RECORDS SHOWN:
_____

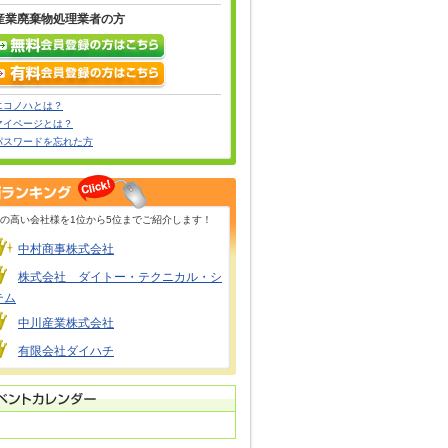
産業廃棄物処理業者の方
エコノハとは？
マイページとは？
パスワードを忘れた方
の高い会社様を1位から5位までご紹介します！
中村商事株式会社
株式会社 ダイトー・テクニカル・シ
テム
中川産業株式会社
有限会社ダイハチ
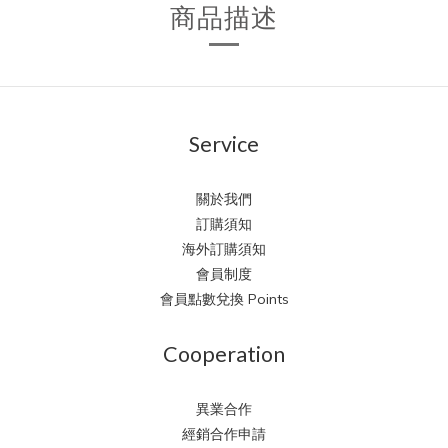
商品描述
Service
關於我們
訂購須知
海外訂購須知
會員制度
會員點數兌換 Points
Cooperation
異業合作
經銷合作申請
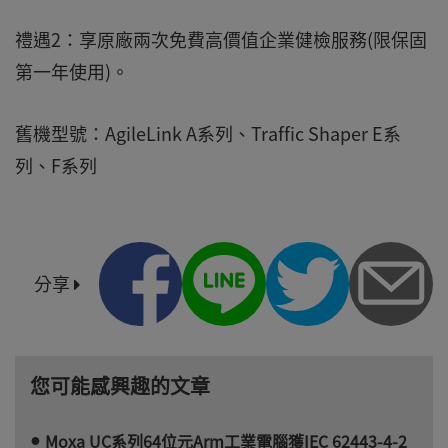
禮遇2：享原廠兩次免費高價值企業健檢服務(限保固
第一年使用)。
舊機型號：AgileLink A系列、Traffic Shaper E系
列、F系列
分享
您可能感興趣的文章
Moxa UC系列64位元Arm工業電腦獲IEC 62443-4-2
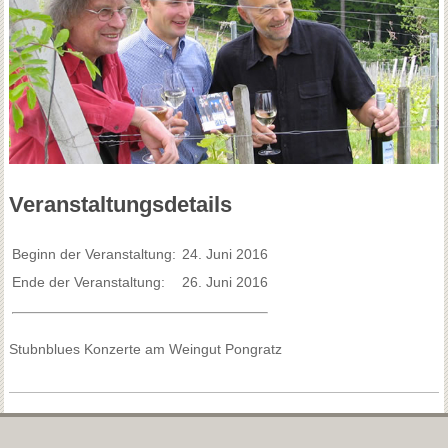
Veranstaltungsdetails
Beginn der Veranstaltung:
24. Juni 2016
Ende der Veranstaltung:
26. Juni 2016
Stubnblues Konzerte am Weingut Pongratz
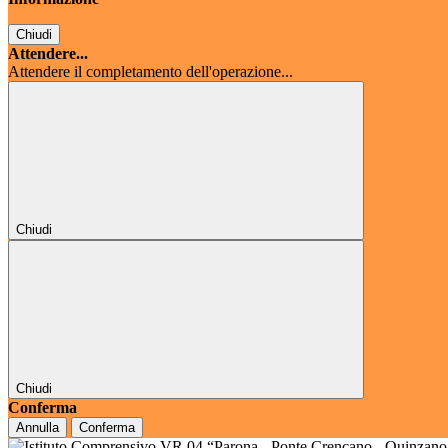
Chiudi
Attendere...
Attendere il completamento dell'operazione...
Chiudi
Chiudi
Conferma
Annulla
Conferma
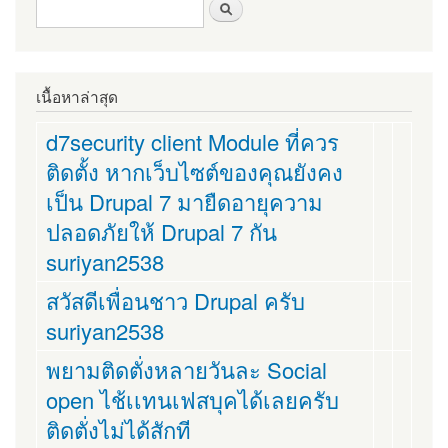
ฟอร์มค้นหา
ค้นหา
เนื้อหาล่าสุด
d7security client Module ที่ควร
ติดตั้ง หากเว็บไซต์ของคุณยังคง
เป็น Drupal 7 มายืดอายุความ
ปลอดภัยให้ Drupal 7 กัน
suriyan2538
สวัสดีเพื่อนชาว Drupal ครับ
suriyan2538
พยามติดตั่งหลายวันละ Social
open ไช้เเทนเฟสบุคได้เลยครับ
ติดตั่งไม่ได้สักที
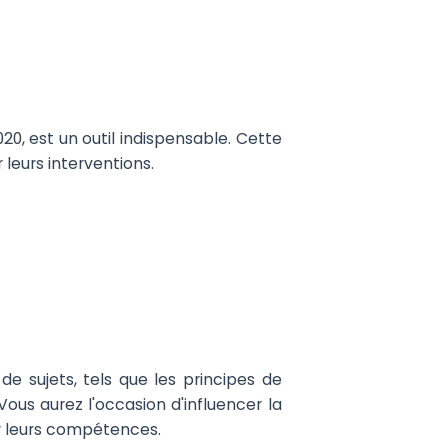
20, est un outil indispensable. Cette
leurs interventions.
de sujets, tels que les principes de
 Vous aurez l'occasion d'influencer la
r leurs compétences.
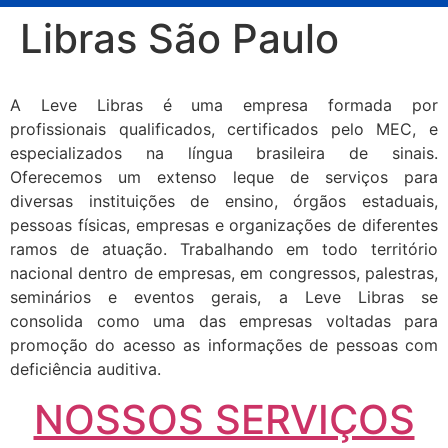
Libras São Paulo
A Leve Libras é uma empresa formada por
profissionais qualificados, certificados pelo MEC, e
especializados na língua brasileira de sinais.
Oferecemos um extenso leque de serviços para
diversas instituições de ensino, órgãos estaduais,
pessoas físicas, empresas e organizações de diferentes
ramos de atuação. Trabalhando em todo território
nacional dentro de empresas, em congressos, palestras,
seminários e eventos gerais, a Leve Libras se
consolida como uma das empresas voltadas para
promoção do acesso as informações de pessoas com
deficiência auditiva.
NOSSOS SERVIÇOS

_____

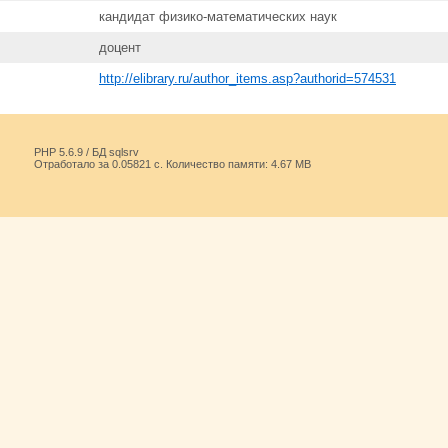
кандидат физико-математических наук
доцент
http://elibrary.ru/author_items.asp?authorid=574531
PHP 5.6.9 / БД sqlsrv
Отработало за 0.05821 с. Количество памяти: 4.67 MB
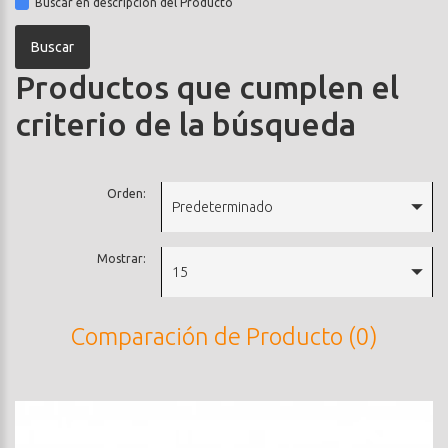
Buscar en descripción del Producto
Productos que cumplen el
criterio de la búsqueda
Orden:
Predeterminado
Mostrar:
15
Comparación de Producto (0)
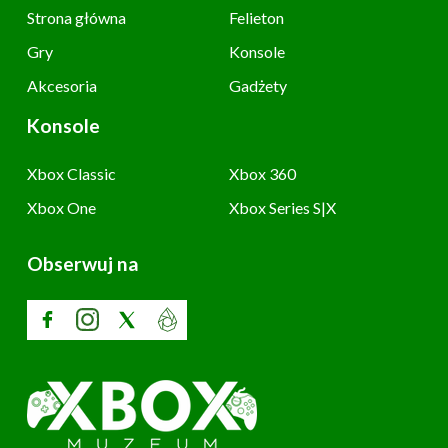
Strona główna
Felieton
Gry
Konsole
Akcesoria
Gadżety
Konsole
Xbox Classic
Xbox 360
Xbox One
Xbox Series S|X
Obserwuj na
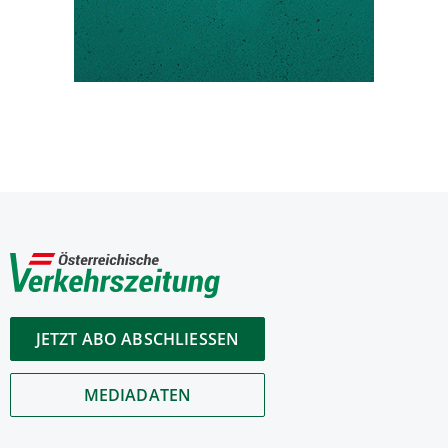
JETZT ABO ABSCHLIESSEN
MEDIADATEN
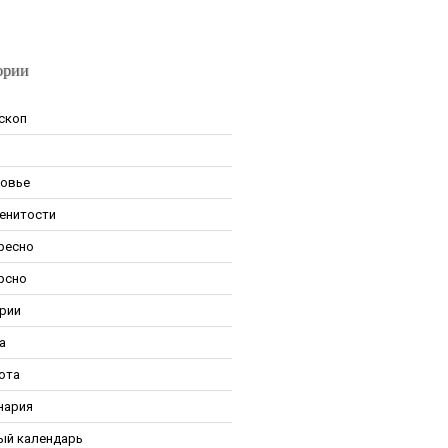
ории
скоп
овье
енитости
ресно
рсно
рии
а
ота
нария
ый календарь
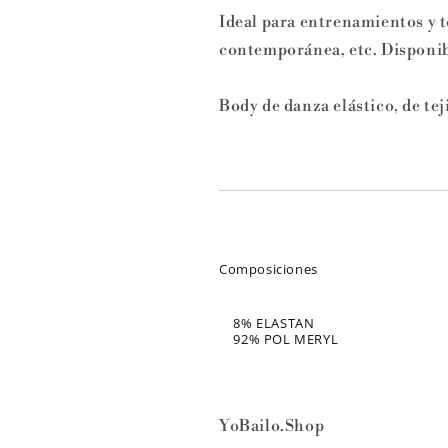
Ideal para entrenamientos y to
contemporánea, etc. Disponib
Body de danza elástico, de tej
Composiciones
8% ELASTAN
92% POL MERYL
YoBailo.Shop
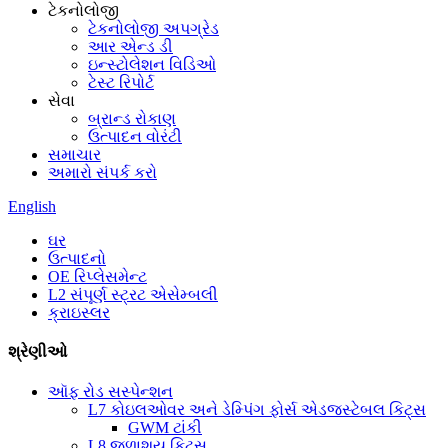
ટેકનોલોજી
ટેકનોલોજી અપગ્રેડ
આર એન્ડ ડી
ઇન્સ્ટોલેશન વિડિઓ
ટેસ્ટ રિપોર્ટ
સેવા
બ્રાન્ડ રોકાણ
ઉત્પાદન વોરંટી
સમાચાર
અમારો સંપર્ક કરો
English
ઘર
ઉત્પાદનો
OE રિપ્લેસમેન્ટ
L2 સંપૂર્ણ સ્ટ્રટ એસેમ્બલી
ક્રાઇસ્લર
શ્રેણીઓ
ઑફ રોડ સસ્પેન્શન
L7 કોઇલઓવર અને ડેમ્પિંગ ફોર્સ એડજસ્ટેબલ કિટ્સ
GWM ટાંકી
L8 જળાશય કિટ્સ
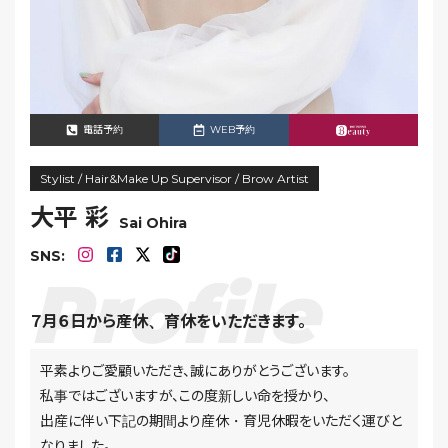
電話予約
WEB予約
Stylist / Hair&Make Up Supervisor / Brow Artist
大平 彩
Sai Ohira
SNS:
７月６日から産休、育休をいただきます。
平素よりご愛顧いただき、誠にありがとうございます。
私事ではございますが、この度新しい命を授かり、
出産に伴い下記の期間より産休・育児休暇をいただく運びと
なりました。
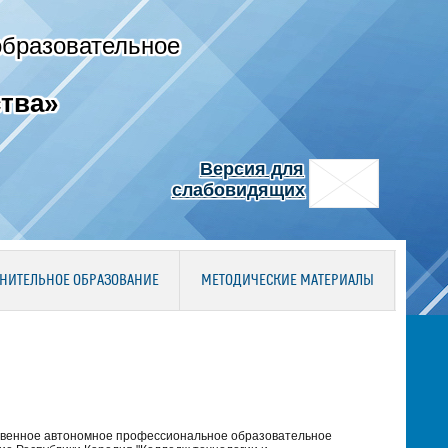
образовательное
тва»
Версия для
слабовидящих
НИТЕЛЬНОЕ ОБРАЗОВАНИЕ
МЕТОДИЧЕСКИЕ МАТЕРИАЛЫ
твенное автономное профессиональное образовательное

_____

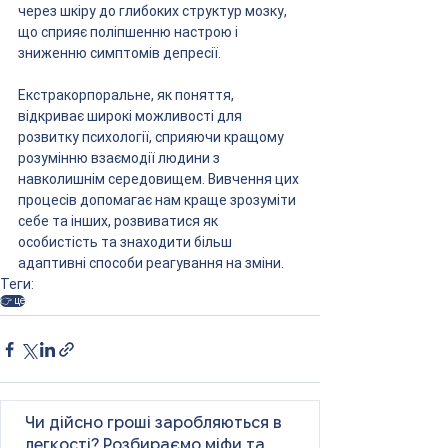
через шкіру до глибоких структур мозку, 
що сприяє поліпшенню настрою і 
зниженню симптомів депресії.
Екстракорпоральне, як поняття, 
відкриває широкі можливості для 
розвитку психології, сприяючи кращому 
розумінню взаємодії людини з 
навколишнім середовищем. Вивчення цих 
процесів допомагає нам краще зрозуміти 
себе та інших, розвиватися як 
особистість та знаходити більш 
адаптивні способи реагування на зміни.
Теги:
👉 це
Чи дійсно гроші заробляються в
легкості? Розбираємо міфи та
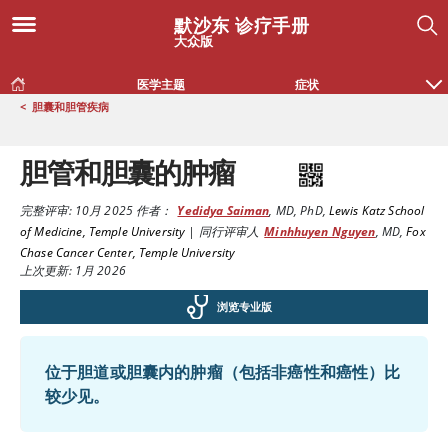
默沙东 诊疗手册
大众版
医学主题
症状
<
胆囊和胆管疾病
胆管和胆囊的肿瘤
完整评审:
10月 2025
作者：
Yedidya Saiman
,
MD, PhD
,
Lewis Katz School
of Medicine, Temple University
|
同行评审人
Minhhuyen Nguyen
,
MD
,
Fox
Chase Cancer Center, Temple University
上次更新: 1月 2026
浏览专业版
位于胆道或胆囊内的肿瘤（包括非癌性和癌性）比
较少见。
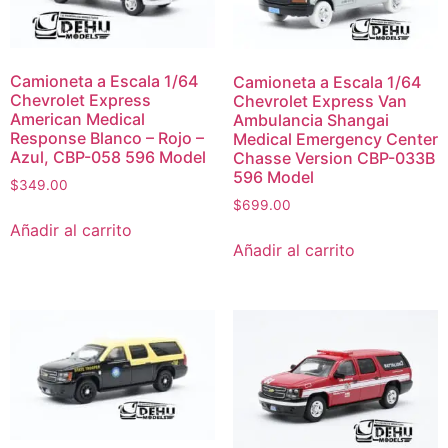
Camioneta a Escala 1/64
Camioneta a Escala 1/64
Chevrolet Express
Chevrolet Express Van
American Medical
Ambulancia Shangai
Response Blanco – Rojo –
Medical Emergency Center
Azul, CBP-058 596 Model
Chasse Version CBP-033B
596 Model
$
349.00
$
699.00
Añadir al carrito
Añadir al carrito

_____

PROBLEM DETAILS:
Only the lines above from the one with "promoção do acesso" up to and including the one with "NOSSOS SERVIÇOS" should be repeated, exactly as written.

OUTPUT OF THE EXERCISE:
promoção do acesso as informações de pessoas com
deficiência auditiva.
NOSSOS SERVIÇOS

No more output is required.